*TO DO*. Search the entries below for the string "Реализация" and copy the lines that hold it.

*MATERIAL FOR THE TASK*.
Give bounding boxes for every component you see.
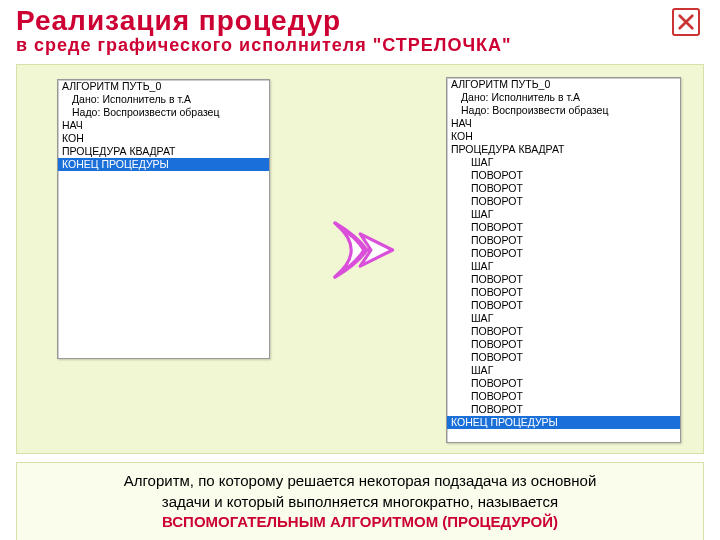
code-line[interactable]: Дано: Исполнитель в т.А <box>447 91 680 104</box>
code-line[interactable]: ПОВОРОТ <box>447 325 680 338</box>
code-line[interactable]: ШАГ <box>447 208 680 221</box>
code-line[interactable]: НАЧ <box>447 117 680 130</box>
main-panel: АЛГОРИТМ ПУТЬ_0Дано: Исполнитель в т.АНа… <box>16 64 704 454</box>
code-line[interactable]: ПОВОРОТ <box>447 377 680 390</box>
code-line[interactable]: Надо: Воспроизвести образец <box>58 106 269 119</box>
code-line[interactable]: ШАГ <box>447 312 680 325</box>
code-listing-left[interactable]: АЛГОРИТМ ПУТЬ_0Дано: Исполнитель в т.АНа… <box>57 79 270 359</box>
code-line[interactable]: АЛГОРИТМ ПУТЬ_0 <box>447 78 680 91</box>
close-icon <box>677 13 695 31</box>
page-subtitle: в среде графического исполнителя "СТРЕЛО… <box>16 35 704 56</box>
definition-emphasis: ВСПОМОГАТЕЛЬНЫМ АЛГОРИТМОМ (ПРОЦЕДУРОЙ) <box>162 513 558 530</box>
code-line[interactable]: ПОВОРОТ <box>447 286 680 299</box>
code-line[interactable]: ПОВОРОТ <box>447 273 680 286</box>
code-line[interactable]: КОН <box>58 132 269 145</box>
definition-text-2: задачи и который выполняется многократно… <box>162 493 558 510</box>
code-line[interactable]: ПОВОРОТ <box>447 234 680 247</box>
code-line[interactable]: ПОВОРОТ <box>447 299 680 312</box>
definition-box: Алгоритм, по которому решается некоторая… <box>16 462 704 540</box>
code-line[interactable]: ПОВОРОТ <box>447 169 680 182</box>
code-line[interactable]: ПОВОРОТ <box>447 351 680 364</box>
code-line[interactable]: ПРОЦЕДУРА КВАДРАТ <box>447 143 680 156</box>
code-line[interactable]: Надо: Воспроизвести образец <box>447 104 680 117</box>
code-line[interactable]: ШАГ <box>447 156 680 169</box>
code-line[interactable]: ПОВОРОТ <box>447 403 680 416</box>
code-line[interactable]: ШАГ <box>447 364 680 377</box>
code-line[interactable]: ПОВОРОТ <box>447 247 680 260</box>
code-line[interactable]: ПОВОРОТ <box>447 338 680 351</box>
code-line[interactable]: ПОВОРОТ <box>447 182 680 195</box>
code-line[interactable]: ПОВОРОТ <box>447 195 680 208</box>
code-line[interactable]: КОНЕЦ ПРОЦЕДУРЫ <box>447 416 680 429</box>
slide-root: Реализация процедур в среде графического… <box>0 0 720 540</box>
definition-text-1: Алгоритм, по которому решается некоторая… <box>124 472 597 489</box>
code-line[interactable]: НАЧ <box>58 119 269 132</box>
code-line[interactable]: ПОВОРОТ <box>447 221 680 234</box>
code-line[interactable]: КОНЕЦ ПРОЦЕДУРЫ <box>58 158 269 171</box>
arrow-icon <box>317 205 407 295</box>
code-listing-right[interactable]: АЛГОРИТМ ПУТЬ_0Дано: Исполнитель в т.АНа… <box>446 77 681 443</box>
code-line[interactable]: Дано: Исполнитель в т.А <box>58 93 269 106</box>
code-line[interactable]: ШАГ <box>447 260 680 273</box>
code-line[interactable]: ПОВОРОТ <box>447 390 680 403</box>
code-line[interactable]: АЛГОРИТМ ПУТЬ_0 <box>58 80 269 93</box>
page-title: Реализация процедур <box>16 6 704 35</box>
code-line[interactable]: КОН <box>447 130 680 143</box>
code-line[interactable]: ПРОЦЕДУРА КВАДРАТ <box>58 145 269 158</box>
close-button[interactable] <box>672 8 700 36</box>
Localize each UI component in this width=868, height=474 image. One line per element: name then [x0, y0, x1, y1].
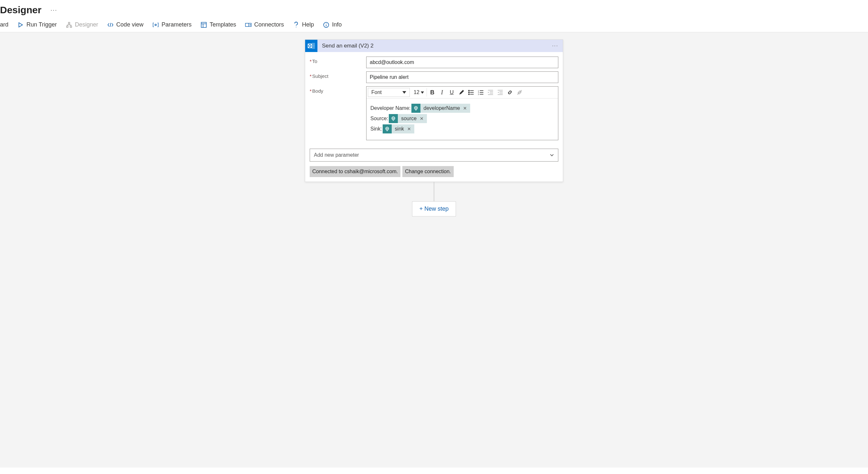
outdent-button[interactable] — [486, 88, 495, 97]
text-color-button[interactable] — [457, 88, 466, 97]
outdent-icon — [488, 89, 493, 95]
font-picker-label: Font — [371, 89, 382, 95]
underline-icon: U — [450, 89, 454, 96]
bullet-list-icon — [468, 89, 474, 95]
parameters-label: Parameters — [161, 21, 191, 28]
help-icon — [293, 22, 299, 28]
svg-point-17 — [469, 90, 469, 91]
svg-rect-3 — [70, 26, 72, 27]
dynamic-token[interactable]: sink✕ — [383, 124, 414, 134]
svg-rect-1 — [68, 22, 70, 24]
templates-icon — [200, 22, 207, 28]
svg-rect-15 — [312, 46, 315, 49]
new-step-button[interactable]: + New step — [412, 201, 456, 216]
link-icon — [507, 89, 513, 95]
unlink-button[interactable] — [515, 88, 524, 97]
field-row-to: *To — [310, 57, 558, 68]
body-line-prefix: Source: — [370, 113, 388, 124]
designer-canvas: Send an email (V2) 2 ··· *To *Subject *B… — [0, 32, 868, 468]
dynamic-token[interactable]: developerName✕ — [411, 104, 470, 113]
page-title: Designer — [0, 4, 41, 16]
token-remove-icon[interactable]: ✕ — [407, 124, 414, 134]
font-picker[interactable]: Font — [368, 88, 410, 97]
connectors-button[interactable]: Connectors — [245, 21, 284, 28]
svg-rect-2 — [66, 26, 68, 27]
token-label: developerName — [421, 103, 463, 113]
templates-label: Templates — [210, 21, 236, 28]
card-more-icon[interactable]: ··· — [552, 43, 563, 49]
svg-text:3: 3 — [478, 93, 479, 95]
indent-button[interactable] — [495, 88, 505, 97]
pencil-icon — [459, 89, 464, 95]
italic-icon: I — [441, 89, 443, 96]
info-icon — [323, 22, 330, 28]
code-icon — [107, 22, 114, 28]
card-body: *To *Subject *Body F — [305, 52, 563, 146]
rich-text-editor: Font 12 B I U — [366, 86, 558, 140]
help-label: Help — [302, 21, 314, 28]
token-remove-icon[interactable]: ✕ — [419, 114, 427, 123]
bullet-list-button[interactable] — [466, 88, 476, 97]
to-input[interactable] — [366, 57, 558, 68]
at-brackets-icon — [152, 22, 159, 28]
italic-button[interactable]: I — [437, 88, 447, 97]
indent-icon — [497, 89, 503, 95]
token-remove-icon[interactable]: ✕ — [462, 104, 470, 113]
field-row-body: *Body Font 12 — [310, 86, 558, 140]
templates-button[interactable]: Templates — [200, 21, 236, 28]
svg-rect-5 — [201, 22, 206, 27]
designer-label: Designer — [75, 21, 98, 28]
rich-text-toolbar: Font 12 B I U — [367, 87, 558, 98]
svg-point-9 — [296, 27, 297, 27]
connectors-icon — [245, 22, 252, 28]
new-step-label: + New step — [420, 206, 449, 212]
globe-icon — [411, 104, 421, 113]
code-view-button[interactable]: Code view — [107, 21, 144, 28]
breadcrumb-fragment: ard — [0, 21, 8, 28]
svg-point-19 — [469, 92, 469, 93]
info-button[interactable]: Info — [323, 21, 342, 28]
body-line: Developer Name: developerName✕ — [370, 103, 554, 113]
parameters-button[interactable]: Parameters — [152, 21, 191, 28]
svg-marker-0 — [19, 23, 22, 27]
svg-point-11 — [326, 23, 327, 24]
link-button[interactable] — [505, 88, 515, 97]
add-parameter-dropdown[interactable]: Add new parameter — [310, 149, 558, 161]
change-connection-link[interactable]: Change connection. — [402, 166, 454, 177]
connection-strip: Connected to cshaik@microsoft.com. Chang… — [305, 166, 563, 182]
number-list-button[interactable]: 123 — [476, 88, 486, 97]
body-line-prefix: Developer Name: — [370, 103, 411, 113]
svg-rect-14 — [312, 43, 315, 46]
designer-button: Designer — [66, 21, 98, 28]
info-label: Info — [332, 21, 342, 28]
globe-icon — [383, 124, 392, 134]
subject-label: *Subject — [310, 71, 366, 79]
body-editor-content[interactable]: Developer Name: developerName✕Source: so… — [367, 98, 558, 140]
action-card-send-email: Send an email (V2) 2 ··· *To *Subject *B… — [305, 39, 563, 182]
help-button[interactable]: Help — [293, 21, 314, 28]
dynamic-token[interactable]: source✕ — [389, 114, 427, 123]
run-trigger-button[interactable]: Run Trigger — [18, 21, 57, 28]
globe-icon — [389, 114, 398, 123]
body-line-prefix: Sink: — [370, 124, 382, 134]
command-bar: ard Run Trigger Designer Code view — [0, 21, 868, 32]
chevron-down-icon — [421, 91, 424, 94]
chevron-down-icon — [550, 153, 554, 157]
body-label: *Body — [310, 86, 366, 94]
unlink-icon — [517, 89, 523, 95]
sitemap-icon — [66, 22, 72, 28]
underline-button[interactable]: U — [447, 88, 457, 97]
titlebar: Designer ··· — [0, 0, 868, 21]
subject-input[interactable] — [366, 71, 558, 83]
connectors-label: Connectors — [254, 21, 284, 28]
card-header[interactable]: Send an email (V2) 2 ··· — [305, 40, 563, 52]
body-line: Source: source✕ — [370, 113, 554, 124]
bold-button[interactable]: B — [428, 88, 437, 97]
connector-line — [434, 182, 434, 201]
body-line: Sink: sink✕ — [370, 124, 554, 134]
run-trigger-label: Run Trigger — [27, 21, 57, 28]
title-more-icon[interactable]: ··· — [51, 7, 57, 13]
bold-icon: B — [430, 89, 434, 96]
card-title: Send an email (V2) 2 — [317, 43, 552, 49]
font-size-picker[interactable]: 12 — [412, 88, 426, 97]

*TASK SOLUTION*.
slide-root: Реализация процедур в среде графического… <box>0 0 720 540</box>
page-title: Реализация процедур <box>16 6 704 35</box>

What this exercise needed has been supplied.